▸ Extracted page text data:
↓

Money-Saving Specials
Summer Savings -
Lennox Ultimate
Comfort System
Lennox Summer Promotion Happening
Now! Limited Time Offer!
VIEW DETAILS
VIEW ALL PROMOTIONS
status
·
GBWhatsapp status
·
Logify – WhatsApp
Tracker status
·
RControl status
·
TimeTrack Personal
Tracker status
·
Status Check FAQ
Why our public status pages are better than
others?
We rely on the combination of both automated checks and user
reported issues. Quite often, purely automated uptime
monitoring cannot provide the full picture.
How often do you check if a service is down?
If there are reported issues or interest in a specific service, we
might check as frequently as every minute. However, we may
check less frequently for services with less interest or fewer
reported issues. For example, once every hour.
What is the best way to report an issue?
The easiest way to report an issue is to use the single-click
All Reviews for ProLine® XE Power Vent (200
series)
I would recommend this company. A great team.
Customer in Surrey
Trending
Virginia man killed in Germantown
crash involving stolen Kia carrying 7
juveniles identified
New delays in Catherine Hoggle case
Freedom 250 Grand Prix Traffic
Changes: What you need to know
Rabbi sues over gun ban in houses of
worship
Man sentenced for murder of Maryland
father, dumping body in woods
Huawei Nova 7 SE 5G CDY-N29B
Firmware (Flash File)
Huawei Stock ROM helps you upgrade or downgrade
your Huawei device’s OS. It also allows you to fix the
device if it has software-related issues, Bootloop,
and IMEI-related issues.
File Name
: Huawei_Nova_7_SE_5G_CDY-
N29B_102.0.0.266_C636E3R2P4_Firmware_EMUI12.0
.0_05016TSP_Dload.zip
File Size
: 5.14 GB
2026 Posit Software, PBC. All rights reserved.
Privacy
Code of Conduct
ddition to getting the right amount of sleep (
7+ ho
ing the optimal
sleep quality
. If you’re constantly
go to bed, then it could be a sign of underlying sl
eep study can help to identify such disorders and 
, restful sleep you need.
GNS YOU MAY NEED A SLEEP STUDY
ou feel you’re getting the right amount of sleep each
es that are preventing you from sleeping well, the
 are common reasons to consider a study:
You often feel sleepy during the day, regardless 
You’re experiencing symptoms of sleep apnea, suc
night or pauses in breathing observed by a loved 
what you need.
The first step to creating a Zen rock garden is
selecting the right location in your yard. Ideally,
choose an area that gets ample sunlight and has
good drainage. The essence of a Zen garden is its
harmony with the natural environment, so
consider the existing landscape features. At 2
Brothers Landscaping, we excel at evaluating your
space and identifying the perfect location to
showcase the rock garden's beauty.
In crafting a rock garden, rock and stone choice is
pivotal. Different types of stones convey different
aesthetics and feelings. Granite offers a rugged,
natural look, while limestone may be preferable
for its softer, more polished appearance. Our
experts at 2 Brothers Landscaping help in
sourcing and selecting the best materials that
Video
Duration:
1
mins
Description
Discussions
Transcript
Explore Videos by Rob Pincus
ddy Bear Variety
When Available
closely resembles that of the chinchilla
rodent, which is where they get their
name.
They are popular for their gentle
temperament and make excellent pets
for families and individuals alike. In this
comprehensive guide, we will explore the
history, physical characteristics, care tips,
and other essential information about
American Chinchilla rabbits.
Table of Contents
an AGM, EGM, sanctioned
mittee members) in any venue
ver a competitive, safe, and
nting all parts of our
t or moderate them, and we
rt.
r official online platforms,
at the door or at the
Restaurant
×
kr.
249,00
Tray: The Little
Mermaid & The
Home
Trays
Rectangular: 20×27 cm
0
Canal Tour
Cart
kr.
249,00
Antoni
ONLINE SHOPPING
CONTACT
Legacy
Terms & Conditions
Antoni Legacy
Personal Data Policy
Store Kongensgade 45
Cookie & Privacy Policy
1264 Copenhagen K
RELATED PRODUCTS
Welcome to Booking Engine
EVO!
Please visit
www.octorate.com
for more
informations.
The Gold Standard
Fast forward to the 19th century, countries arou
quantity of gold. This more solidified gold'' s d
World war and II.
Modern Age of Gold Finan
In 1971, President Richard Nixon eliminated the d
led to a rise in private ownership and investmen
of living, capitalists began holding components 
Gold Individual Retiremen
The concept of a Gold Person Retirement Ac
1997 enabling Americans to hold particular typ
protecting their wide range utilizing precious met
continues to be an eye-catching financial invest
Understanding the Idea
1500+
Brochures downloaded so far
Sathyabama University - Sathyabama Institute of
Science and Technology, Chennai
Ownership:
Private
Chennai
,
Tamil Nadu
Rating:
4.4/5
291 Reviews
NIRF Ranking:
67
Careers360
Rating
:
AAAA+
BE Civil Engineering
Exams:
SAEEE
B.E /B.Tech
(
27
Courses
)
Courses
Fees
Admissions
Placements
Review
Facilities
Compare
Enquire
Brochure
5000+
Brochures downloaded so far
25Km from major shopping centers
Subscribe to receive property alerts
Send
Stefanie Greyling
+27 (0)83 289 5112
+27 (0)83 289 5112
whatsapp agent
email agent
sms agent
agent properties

↑

▸ Goal of the exercise: Each line in the entries above that includes the string "Lennox" should be extracted.

▸ Answer to the exercise:
Lennox Ultimate
Lennox Summer Promotion Happening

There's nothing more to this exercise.